Çocuk şok olmuştu. "Şşş sakin ol." Deyip bana sarılınca şaşırsam da ihtiyacım olan tek şeyin bu olduğunu anlayınca bende sarıldım. Kafamı göğsünden çekip yüzüne baktım. "Özür dilerim üzüleceğini bilseydim sana öyle şeyler söylemezdim." Derken yüzüme bakmadı. Benim onun yüzünden ağladığımı sanıyordu.
"Onun için ağlamadım." Dedim ve ondan 1 adım daha uzaklaştım. "Ne için ağladın yani anlatmak istersen dinlerim." Ona tüm olanları anlatacak değildim. Açıkçası bugün o kızı gördükten sonra kendimi daha kötü hissetmeye başladım. Ona güvenemem. Bizim okuldaki züppelerden olabilir.
"Annemlerle kavga ettim ve evden ayrıldım kalacak yerim yok, kimliğimi almamışım otele gidemiyorum ve şarjım bitti." Dedim telefonumu göstererek. "Hmm anladım, bende kalabilirsin." Tamam her bara gidişimde onu görüyordum ama onu tanımıyorum. Hiç tanımadığım birinin evine mi gideceğim.
"Yok zaten sabah olmak üzere ben yarın kimliğimi alır bir otele yerleşirim." Deyip üşüyen ellerimi şortun cebine koydum üstümde atlet ve şort vardı. Bu kendimi daha kötü hissetmeme sebep oluyordu. "Ya saçmalama seni sokakta bırakıp eve gidecek değilim. " Deyip kolumu tuttu."Hadi gidiyoruz itiraz istemiyorum. Hem evde kız kardeşim var belli ki çok üzgünsün onla konuşur dertleşirsin." Deyip güldü. Aklıma gelen şeyle ufak çaplı bir çığlık attım. "Ya of ya kızlara haber vermedim şarjım da yok." Deyip oflamaya devam ettim. Selin ve Selen ikizlerim çocukluktan beri arkadaşlarım, hatta kardeşlerim ve şuan beni merak eden sadece onlar.

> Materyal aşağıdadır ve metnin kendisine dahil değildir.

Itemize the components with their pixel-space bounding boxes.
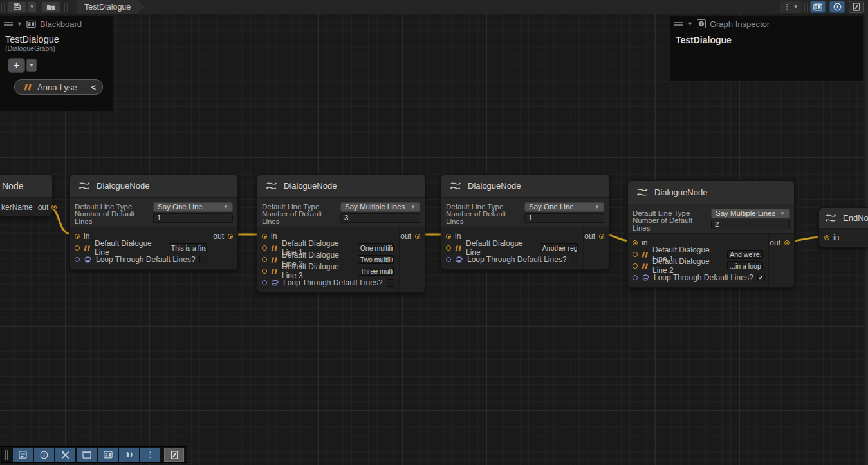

"İyi hadi bir an önce gidelim." İsmini bile bilmediğim bir çocuğun evine mi gidecektim yani? Tam konuşacakken sözümü kesti. "İtiraz etme artık, arabam orda hadi gidiyoruz." Deyip tuttuğu kolumu çekmeye başladı. "Tamam geliyorum." Deyince sırıttı. Gidebileceğim bir yerim yok.
Barmeni okulda da görmüş olmam bana biraz da olsa güven veriyordu. Sıcak kanlı bir çocuk. Yürümeye başlayınca bende arkasından yürüdüm arada arkaya dönüp geliyor muyum diye kontrol ediyordu. Arabanın yanına gelince bana kapıyı açtı ve dolanıp arabaya bindi. "Adım Ekin" deyince ona baktım.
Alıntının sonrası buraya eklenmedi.